“Energy” and Its Materiality in Your Enterprise Shared Perspectives From an Industry Expert
In the pages of our newsletters over time there are many mentions of “materiality,” and how this applies (especially) in corporate sustainability, ESG, CSR and so on. “What” is material – and “how” do we report on that? American companies are devoting considerable time, attention and resources to exploring and answering the questions about materiality. The G&A Institute team is focused on the many aspects of the materiality discussion. And just today, our EVP Louis Coppola is leading a class on “materiality” at Rutgers University in our CSR Certificate Program offering in collaboration with the Rutgers Business School Institute for Ethical Leadership.
Today in the newsletter we offer a slightly different take for you on materiality -- not just in the financial sense, but how your company’s sustainability or energy strategy impacts operational and therefore financial performance. The perspectives shared are by John DuPont, P.E., LEED AP, Principal, Distributed Energy Resources, with “energy intelligence” software provider EnerNOC.
He presents his views in “The Role of Sustainability Materiality in Driving Business Value,” and asks (and answers) the question, “Is energy material to your business?” Depends, John DuPont explains, on the organization’s various impacts on the world for environmental factors like GhG emissions and energy management, as it is with other issues for other types of organizations (such as data security, privacy, labor relations, other issues).

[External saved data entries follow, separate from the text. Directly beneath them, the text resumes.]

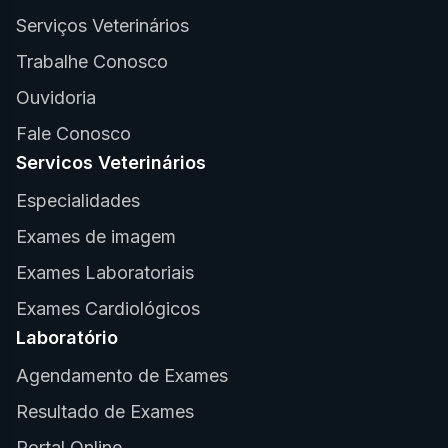
Serviços Veterinários
Trabalhe Conosco
Ouvidoria
Fale Conosco
Servicos Veterinários
Especialidades
Exames de imagem
Exames Laboratoriais
Exames Cardiológicos
Laboratório
Agendamento de Exames
Resultado de Exames
Portal Online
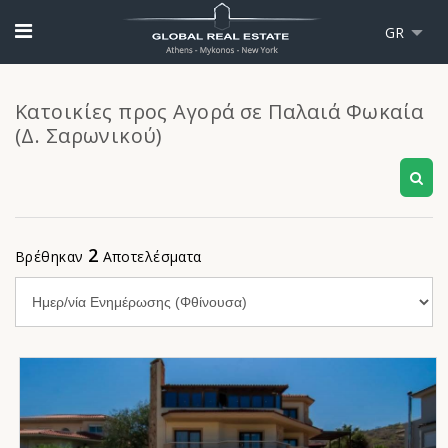
GR
Κατοικίες προς Αγορά σε Παλαιά Φωκαία
(Δ. Σαρωνικού)
2
Βρέθηκαν
Αποτελέσματα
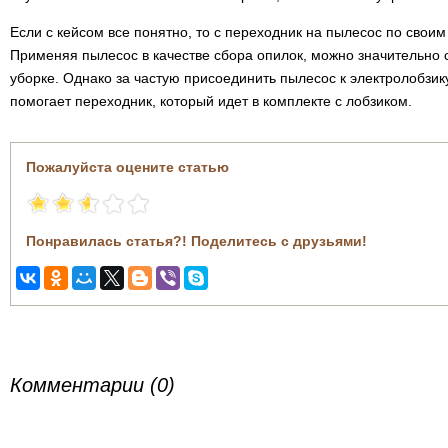
Если с кейсом все понятно, то с переходник на пылесос по свои
Применяя пылесос в качестве сбора опилок, можно значительно
уборке. Однако за частую присоединить пылесос к электролобзику
помогает переходник, который идет в комплекте с лобзиком.
Пожалуйста оцените статью
Понравилась статья?! Поделитесь с друзьями!
Комментарии (0)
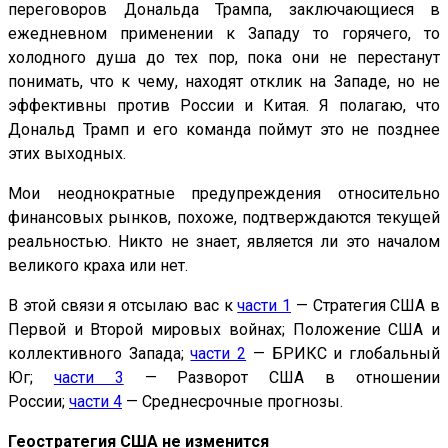
переговоров Дональда Трампа, заключающиеся в
ежедневном применении к Западу то горячего, то
холодного душа до тех пор, пока они не перестанут
понимать, что к чему, находят отклик на Западе, но не
эффективны против России и Китая. Я полагаю, что
Дональд Трамп и его команда поймут это не позднее
этих выходных.
Мои неоднократные предупреждения относительно
финансовых рынков, похоже, подтверждаются текущей
реальностью. Никто не знает, является ли это началом
великого краха или нет.
В этой связи я отсылаю вас к
части 1
— Стратегия США в
Первой и Второй мировых войнах; Положение США и
коллективного Запада;
части 2
— БРИКС и глобальный
Юг;
части 3
— Разворот США в отношении
России;
части 4
— Среднесрочные прогнозы.
Геостратегия США не изменится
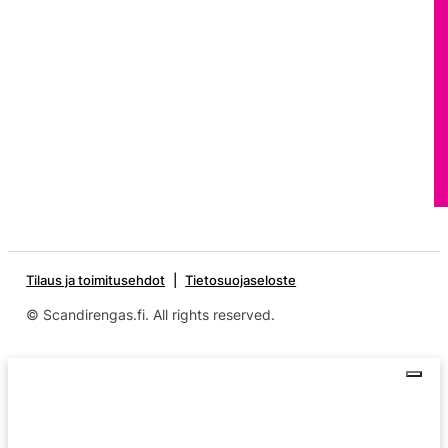
Tilaus ja toimitusehdot
Tietosuojaseloste
© Scandirengas.fi. All rights reserved.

Of real importance: In mapping sectors / industries for materiality for reporting by U.S. companies the Sustainable Accounting Standards Board (SASB) “energy” was prominent in seven of eight industry categories, he writes. These included healthcare, technology, services, manufacturing, and consumption (such as food processing). Companies in these sectors should be thinking “holistically” about energy management.
John DuPont sets out three steps to guide your company’s process moving forward: (1) establish effective internal reporting; (2) conduct a materiality analysis; (3) make sure your energy strategy includes all stakeholders. These are explained in the commentary. Among his suggestions: If energy is one of your material business drivers, it’s important to develop your energy strategy with C-suite and cross-functional accountability to enable high-quality decision-making. (Too often, he says, responsibility for energy is delegated too far down – making it seem “less material” in the process.)
Author John DuPont’s employer, EnerNOC, serves clients in manufacturing, commercial real estate, healthcare, and other sectors. The author’s commentary was published on the Clean Technica web platform and is our Top Story for you this week.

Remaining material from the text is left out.